Friday, June 13, 2014

THE SEED OF FALSITY IN ALL TRUTH

THE SEED OF FALSITY IN ALL TRUTH It is extremely dangerous to accept any statement as absolutely and simply true, however sound and unobjectionable it may appear to be. Napoleon, addressing the Conseil d’Etat said, “ My principal aim in the establishment of a teaching body is to have a means of directing political and moral opinion.” Taken simply, this defines the aim of any reasoned educational policy, in other words, any deliberately and rationally adopted educational policy. Any intelligent educator must admit that her or his purpose is to equip their students for a specific social order.

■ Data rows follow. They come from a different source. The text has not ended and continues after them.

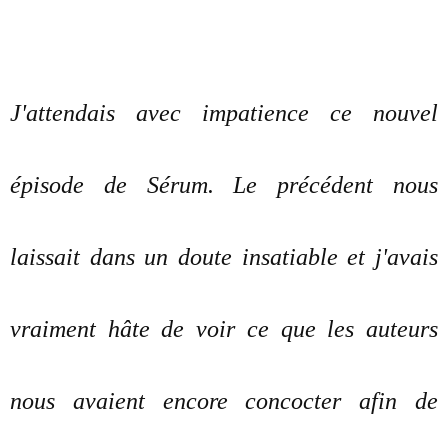
J'attendais avec impatience ce nouvel
épisode de Sérum. Le précédent nous
laissait dans un doute insatiable et j'avais
vraiment hâte de voir ce que les auteurs
nous avaient encore concocter afin de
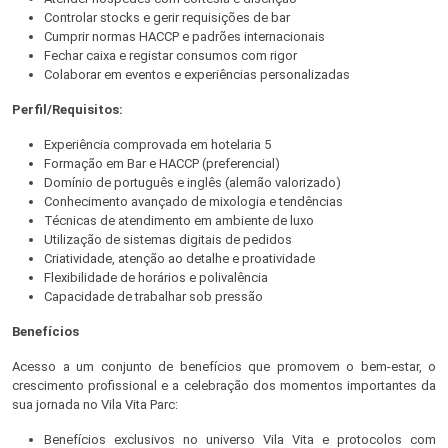
Controlar stocks e gerir requisições de bar
Cumprir normas HACCP e padrões internacionais
Fechar caixa e registar consumos com rigor
Colaborar em eventos e experiências personalizadas
Perfil/Requisitos:
Experiência comprovada em hotelaria 5
Formação em Bar e HACCP (preferencial)
Domínio de português e inglês (alemão valorizado)
Conhecimento avançado de mixologia e tendências
Técnicas de atendimento em ambiente de luxo
Utilização de sistemas digitais de pedidos
Criatividade, atenção ao detalhe e proatividade
Flexibilidade de horários e polivalência
Capacidade de trabalhar sob pressão
Benefícios
Acesso a um conjunto de benefícios que promovem o bem-estar, o
crescimento profissional e a celebração dos momentos importantes da
sua jornada no Vila Vita Parc:
Benefícios exclusivos no universo Vila Vita e protocolos com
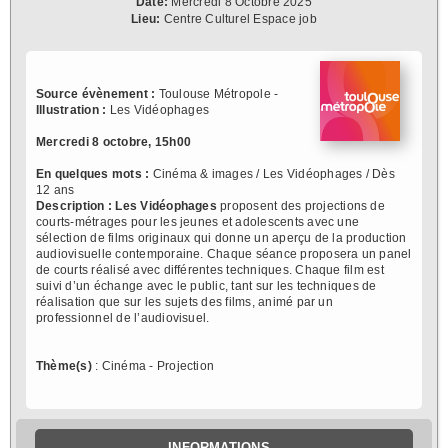
Date:
Mercredi 8 Octobre 2025
Lieu:
Centre Culturel Espace job
Source évènement :
Toulouse Métropole -
Illustration :
Les Vidéophages
Mercredi 8 octobre, 15h00
En quelques mots :
Cinéma & images / Les Vidéophages / Dès
12 ans
Description :
Les Vidéophages
proposent des projections de
courts-métrages pour les jeunes et adolescents avec une
sélection de films originaux qui donne un aperçu de la production
audiovisuelle contemporaine. Chaque séance proposera un panel
de courts réalisé avec différentes techniques. Chaque film est
suivi d’un échange avec le public, tant sur les techniques de
réalisation que sur les sujets des films, animé par un
professionnel de l’audiovisuel.
Thème(s)
: Cinéma - Projection
INFORMATIONS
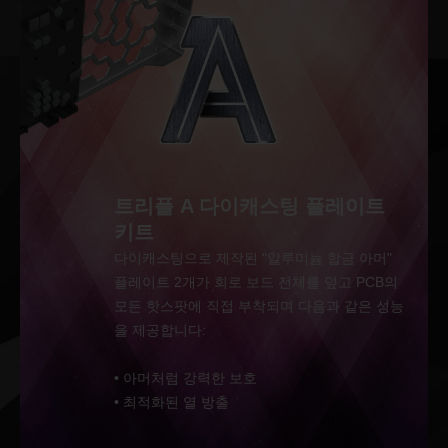
트리플 A 다이캐스팅 플레이트
키트
다이캐스팅으로 제작된 "알루미늄 합금 아머"
플레이트 2개가 회로 보드 전체를 덮고 PCB의
모든 핫스팟에 직접 부착되며 다음과 같은 성능
을 제공합니다:
• 아머처럼 강력한 보호
• 최적화된 열 방출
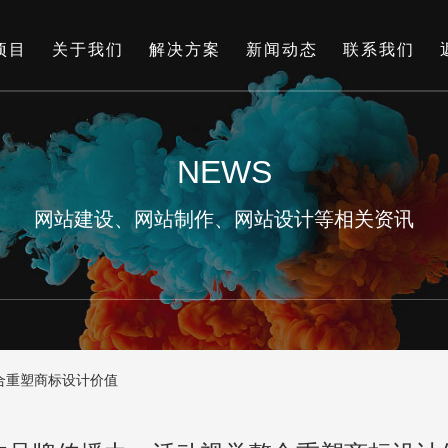
项目
关于我们
解决方案
新闻动态
联系我们
NEWS
网站建设、网站制作、网站设计等相关资讯
合重塑商标设计价值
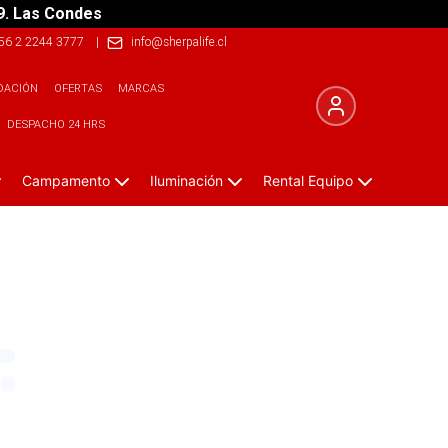
9. Las Condes
56 2 2244 3777
|
info@sherpalife.cl
DACIÓN
OFERTAS
MARCAS
DESPACHO 24 HRS
Campamento
Iluminación
Rental Equipo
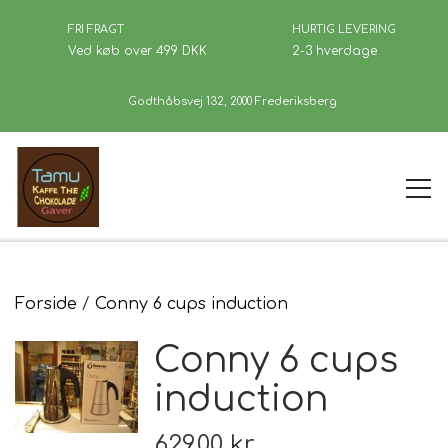
FRI FRAGT
HURTIG LEVERING
Ved køb over 499 DKK
2-3 hverdage
Godthåbsvej 132, 2000 Frederiksberg
Forside
Forside
Conny 6 cups induction
Conny 6 cups
Kaffe
induction
Se Butikken
629,00 kr.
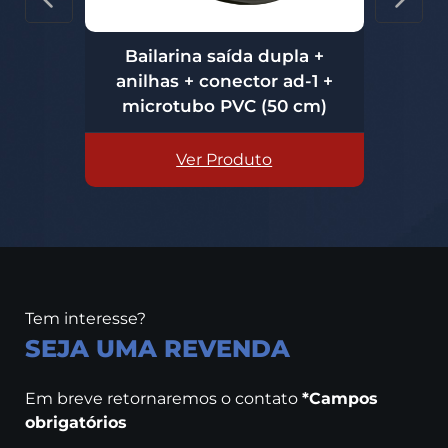
Bailarina saída dupla +
 +
anilhas + conector ad-1 +
0
microtubo PVC (50 cm)
m
Ver Produto
Tem interesse?
SEJA UMA REVENDA
Em breve retornaremos o contato
*Campos
obrigatórios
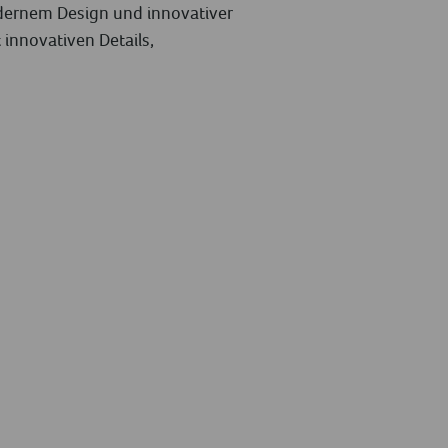
dernem Design und innovativer
 innovativen Details,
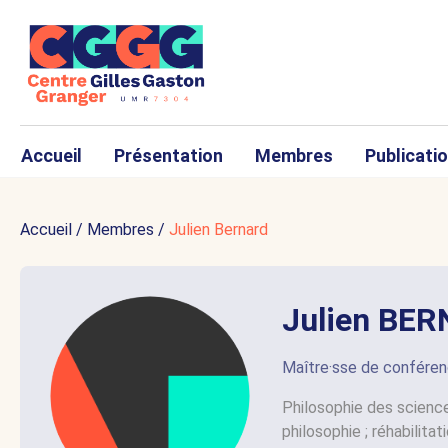
Accueil
Présentation
Membres
Publicati
Accueil
/
Membres
/
Julien Bernard
Julien BE
Maître·sse de confére
Philosophie des scienc
philosophie ; réhabilita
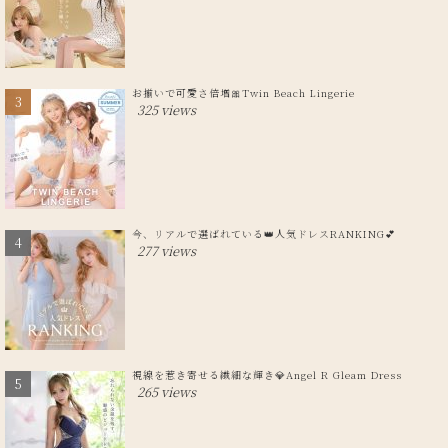
お揃いで可愛さ倍増🎀Twin Beach Lingerie
325 views
今、リアルで選ばれている👑人気ドレスRANKING💕
277 views
視線を惹き寄せる繊細な輝き💎Angel R Gleam Dress
265 views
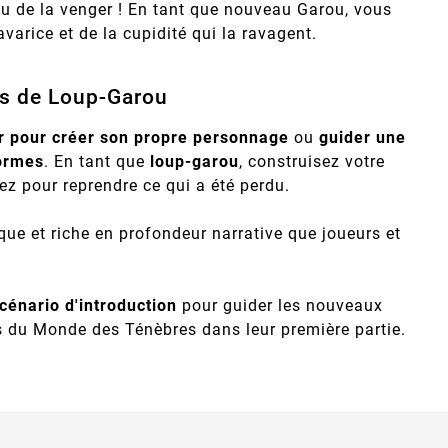
ou de la venger ! En tant que nouveau Garou, vous
avarice et de la cupidité qui la ravagent.
rs de Loup-Garou
r pour créer son propre personnage
ou
guider une
ormes
. En tant que
loup-garou
, construisez votre
z pour reprendre ce qui a été perdu.
que et riche en profondeur narrative que joueurs et
cénario d'introduction
pour guider les nouveaux
s du Monde des Ténèbres dans leur première partie.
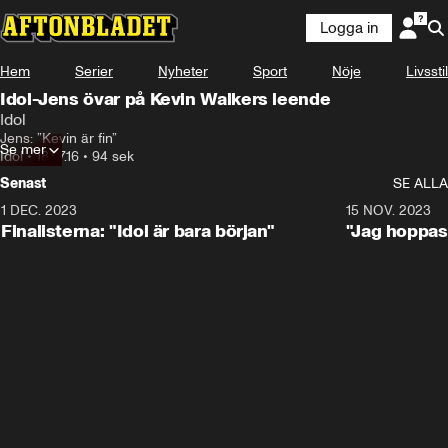
Logga in
Hem
Serier
Nyheter
Sport
Nöje
Livsstil
Idol-Jens övar på Kevin Walkers leende
Idol
Jens: ”Kevin är fin”
Se mer
Idol
•
18.07.16
•
94 sek
Senast
SE ALLA
1 DEC. 2023
0:56
15 NOV. 2023
Finalisterna: "Idol är bara början"
"Jag hoppas 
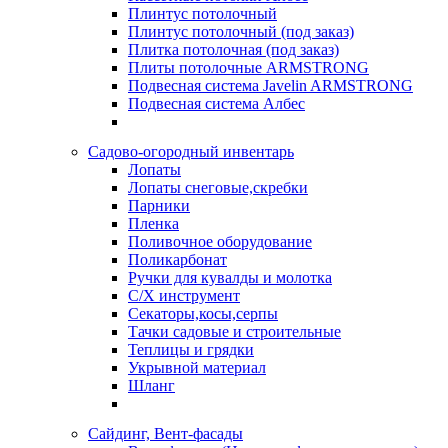
Плинтус потолочный
Плинтус потолочный (под заказ)
Плитка потолочная (под заказ)
Плиты потолочные ARMSTRONG
Подвесная система Javelin ARMSTRONG
Подвесная система Албес
Садово-огородный инвентарь
Лопаты
Лопаты снеговые,скребки
Парники
Пленка
Поливочное оборудование
Поликарбонат
Ручки для кувалды и молотка
С/Х инструмент
Секаторы,косы,серпы
Тачки садовые и строительные
Теплицы и грядки
Укрывной материал
Шланг
Сайдинг, Вент-фасады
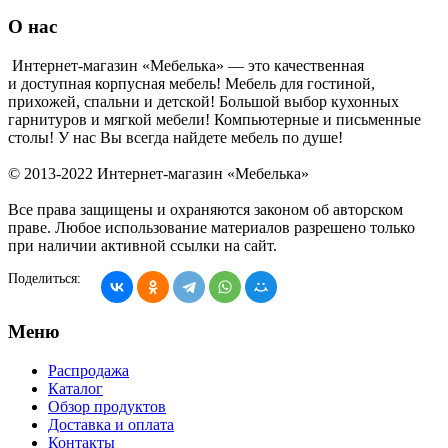
О нас
Интернет-магазин «Мебелька» — это качественная
и доступная корпусная мебель! Мебель для гостиной,
прихожей, спальни и детской! Большой выбор кухонных
гарнитуров и мягкой мебели! Компьютерные и письменные
столы! У нас Вы всегда найдете мебель по душе!
© 2013-2022 Интернет-магазин «Мебелька»
Все права защищены и охраняются законом об авторском
праве. Любое использование материалов разрешено только
при наличии активной ссылки на сайт.
Поделиться:
Меню
Распродажа
Каталог
Обзор продуктов
Доставка и оплата
Контакты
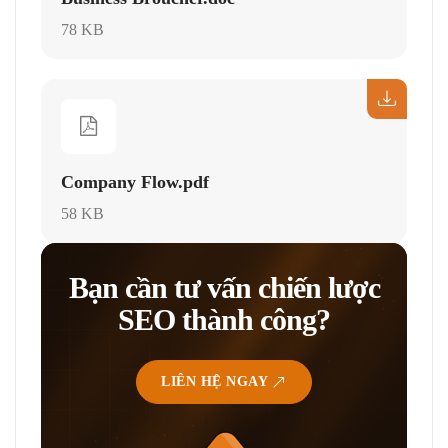
78 KB
Company Flow.pdf
58 KB
Bạn cần tư vấn chiến lược
SEO thành công?
LIÊN HỆ NGAY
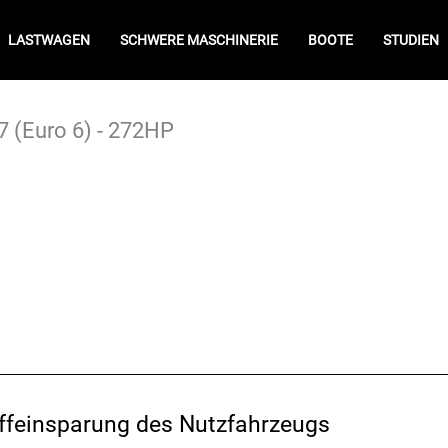
LASTWAGEN
SCHWERE MASCHINERIE
BOOTE
STUDIEN
 (Euro 6) - 272HP
offeinsparung des Nutzfahrzeugs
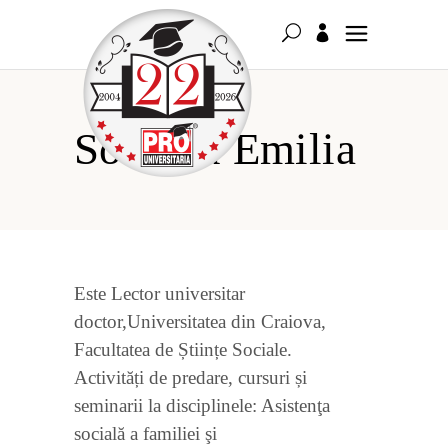
Sorescu Emilia
Este Lector universitar
doctor,Universitatea din Craiova,
Facultatea de Științe Sociale.
Activități de predare, cursuri și
seminarii la disciplinele: Asistenţa
socială a familiei şi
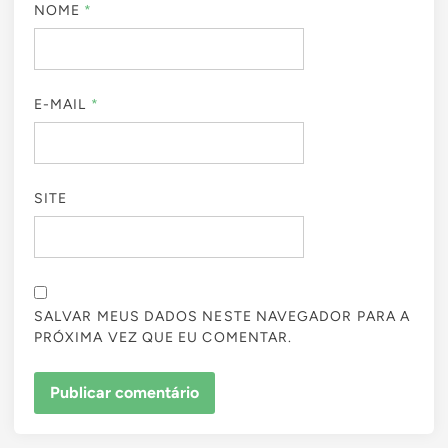
NOME
*
E-MAIL
*
SITE
SALVAR MEUS DADOS NESTE NAVEGADOR PARA A
PRÓXIMA VEZ QUE EU COMENTAR.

To deny this would be hypocritical. But that aim taken absolutely and pursued consistently would produce human robots bereft of all will, all creativity, all initiative, all intelligence. Indeed, Napoleon’s statement enunciates clearly and precisely the foundational principle of a fascist state. I am indebted for the quotation of Napoleon’s statement to William Heard Kilpatrick’s Source Book in the Philosophy of Education (1945) where that quotation is followed by some two pages devoted to Napoleon’s views and policies on education which fully confirm what I said about the foundation of fascism. I have diverged far and wide in commenting on this quotation, but the moral is simple: Any intelligible statement must in some sense be true, but taken absolutely reveals falsity hidden in its heart. Our guarantee of sanity is ceaseless Socratic demolition of seeming truth.